Metod: Women ≥18 years were invited to participate in anonymous, online questionnaire if they had given birth in Sweden from March 1, 2020 to June 30, 2021. The quality of maternal and newborn care (QMNC) was measured using 40 questions across four domains: provision of care, experience of care, availability of human/physical resources, and organizational changes due to COVID-19.

Resultat: Of the 5003 women included in the study, (n=4528) underwent labour.Of these, 46.7% perceived a reduction in QMNC due to the COVID-19 pandemic,29.9% experienced difficulties in accessing routine antenatal care and 62.5% reported that health workers were not always using protective personal equipment.Fundal pressure was applied in 22.2% of instrumental vaginal births and 6.9% reported some form of abuse.Findings were worse in women undergoing prelabor Cesarean section (CS) (n=475).Multivariate analysis showed significantly worse QMNC Index to year of birth (P<0.001), parity (P<0.001), elective/emergency CS (P<0.001), and overall satisfaction (P<0.001).
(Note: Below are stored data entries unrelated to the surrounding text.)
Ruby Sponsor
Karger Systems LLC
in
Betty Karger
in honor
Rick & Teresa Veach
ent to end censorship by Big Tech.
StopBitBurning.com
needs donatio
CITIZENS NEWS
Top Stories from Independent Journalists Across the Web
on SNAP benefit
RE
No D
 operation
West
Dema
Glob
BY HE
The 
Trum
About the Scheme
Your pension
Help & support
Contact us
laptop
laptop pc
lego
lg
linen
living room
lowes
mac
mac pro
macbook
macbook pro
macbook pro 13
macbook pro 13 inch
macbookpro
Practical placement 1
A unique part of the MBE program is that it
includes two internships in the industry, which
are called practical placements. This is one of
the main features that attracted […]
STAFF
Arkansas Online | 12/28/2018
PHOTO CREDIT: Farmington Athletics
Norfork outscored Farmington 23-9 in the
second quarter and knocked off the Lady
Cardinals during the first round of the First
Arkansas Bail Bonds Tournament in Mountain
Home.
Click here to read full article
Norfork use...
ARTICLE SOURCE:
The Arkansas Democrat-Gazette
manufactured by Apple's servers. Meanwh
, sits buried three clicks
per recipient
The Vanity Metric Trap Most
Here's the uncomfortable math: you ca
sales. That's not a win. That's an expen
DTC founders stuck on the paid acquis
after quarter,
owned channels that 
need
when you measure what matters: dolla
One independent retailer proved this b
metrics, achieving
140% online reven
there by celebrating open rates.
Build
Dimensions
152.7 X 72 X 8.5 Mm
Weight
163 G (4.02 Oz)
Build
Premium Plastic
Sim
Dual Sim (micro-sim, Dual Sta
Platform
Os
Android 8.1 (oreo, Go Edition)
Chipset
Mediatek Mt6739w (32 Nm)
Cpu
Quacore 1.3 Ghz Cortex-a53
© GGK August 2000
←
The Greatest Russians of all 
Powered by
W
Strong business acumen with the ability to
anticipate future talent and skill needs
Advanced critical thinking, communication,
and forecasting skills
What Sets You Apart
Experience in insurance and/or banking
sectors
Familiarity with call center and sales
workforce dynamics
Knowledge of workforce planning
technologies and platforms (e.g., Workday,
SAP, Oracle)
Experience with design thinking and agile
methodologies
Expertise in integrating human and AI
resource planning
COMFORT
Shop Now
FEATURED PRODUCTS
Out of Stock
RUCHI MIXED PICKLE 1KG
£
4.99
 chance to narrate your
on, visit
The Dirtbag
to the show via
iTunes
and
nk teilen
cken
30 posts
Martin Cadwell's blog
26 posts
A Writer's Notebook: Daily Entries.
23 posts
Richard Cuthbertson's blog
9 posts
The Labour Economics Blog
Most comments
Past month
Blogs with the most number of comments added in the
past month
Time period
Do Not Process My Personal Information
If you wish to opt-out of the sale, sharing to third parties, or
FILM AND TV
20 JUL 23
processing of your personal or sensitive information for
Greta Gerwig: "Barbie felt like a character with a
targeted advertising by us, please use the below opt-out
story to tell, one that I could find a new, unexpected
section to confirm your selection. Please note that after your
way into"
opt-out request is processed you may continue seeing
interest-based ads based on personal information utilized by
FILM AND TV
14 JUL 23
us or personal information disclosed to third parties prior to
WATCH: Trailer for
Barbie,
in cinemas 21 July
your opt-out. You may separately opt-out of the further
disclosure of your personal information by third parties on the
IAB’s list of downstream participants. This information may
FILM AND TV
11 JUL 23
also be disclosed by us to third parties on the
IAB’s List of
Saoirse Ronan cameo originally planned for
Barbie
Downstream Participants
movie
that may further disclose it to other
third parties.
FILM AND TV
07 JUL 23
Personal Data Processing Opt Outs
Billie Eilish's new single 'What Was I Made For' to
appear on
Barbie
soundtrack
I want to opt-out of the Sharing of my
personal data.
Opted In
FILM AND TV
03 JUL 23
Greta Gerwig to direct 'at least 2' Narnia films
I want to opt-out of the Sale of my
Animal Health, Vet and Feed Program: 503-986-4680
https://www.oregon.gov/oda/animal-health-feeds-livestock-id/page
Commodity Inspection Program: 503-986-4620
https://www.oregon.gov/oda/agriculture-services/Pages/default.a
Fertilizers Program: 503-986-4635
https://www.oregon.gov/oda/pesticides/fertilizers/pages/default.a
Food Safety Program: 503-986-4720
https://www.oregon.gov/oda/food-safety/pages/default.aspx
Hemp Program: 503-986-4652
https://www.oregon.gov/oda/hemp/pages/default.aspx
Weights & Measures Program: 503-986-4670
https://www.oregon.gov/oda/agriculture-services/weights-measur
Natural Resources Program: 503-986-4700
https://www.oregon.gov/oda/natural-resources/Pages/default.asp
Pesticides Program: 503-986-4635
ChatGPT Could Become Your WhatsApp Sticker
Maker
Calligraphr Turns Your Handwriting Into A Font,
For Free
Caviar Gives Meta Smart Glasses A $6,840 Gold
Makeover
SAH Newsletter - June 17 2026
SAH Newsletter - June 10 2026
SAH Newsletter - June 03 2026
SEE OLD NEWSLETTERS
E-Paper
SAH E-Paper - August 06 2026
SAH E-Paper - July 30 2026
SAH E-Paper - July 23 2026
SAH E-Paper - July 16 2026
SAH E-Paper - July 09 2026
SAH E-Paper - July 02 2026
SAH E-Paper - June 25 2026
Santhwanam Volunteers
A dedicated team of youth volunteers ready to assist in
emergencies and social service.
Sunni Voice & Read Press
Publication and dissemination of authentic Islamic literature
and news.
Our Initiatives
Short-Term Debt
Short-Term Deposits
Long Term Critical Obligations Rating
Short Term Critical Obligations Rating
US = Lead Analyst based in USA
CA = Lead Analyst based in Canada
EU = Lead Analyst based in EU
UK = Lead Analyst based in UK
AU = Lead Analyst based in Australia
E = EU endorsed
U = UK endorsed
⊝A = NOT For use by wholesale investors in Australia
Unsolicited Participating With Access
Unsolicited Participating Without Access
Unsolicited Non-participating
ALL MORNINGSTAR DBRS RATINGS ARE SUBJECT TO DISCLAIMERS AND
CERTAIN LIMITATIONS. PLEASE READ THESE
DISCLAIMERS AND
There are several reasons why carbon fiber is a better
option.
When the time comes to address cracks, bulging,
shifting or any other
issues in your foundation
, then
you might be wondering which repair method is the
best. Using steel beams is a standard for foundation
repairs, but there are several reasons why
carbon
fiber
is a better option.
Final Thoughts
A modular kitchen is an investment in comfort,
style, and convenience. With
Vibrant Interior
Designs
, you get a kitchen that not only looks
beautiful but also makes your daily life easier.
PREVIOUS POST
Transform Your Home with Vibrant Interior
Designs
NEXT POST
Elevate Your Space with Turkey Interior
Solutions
Slutsats: Women giving birth in Sweden reported considerable gaps over many key QMNC measures including the use of outdated practices and deviations from patient-centred care.Findings were worse in women with prelabour CS. Actions to promote high-quality, evidence-based and respectful care during childbirth for all mothers are urgently needed.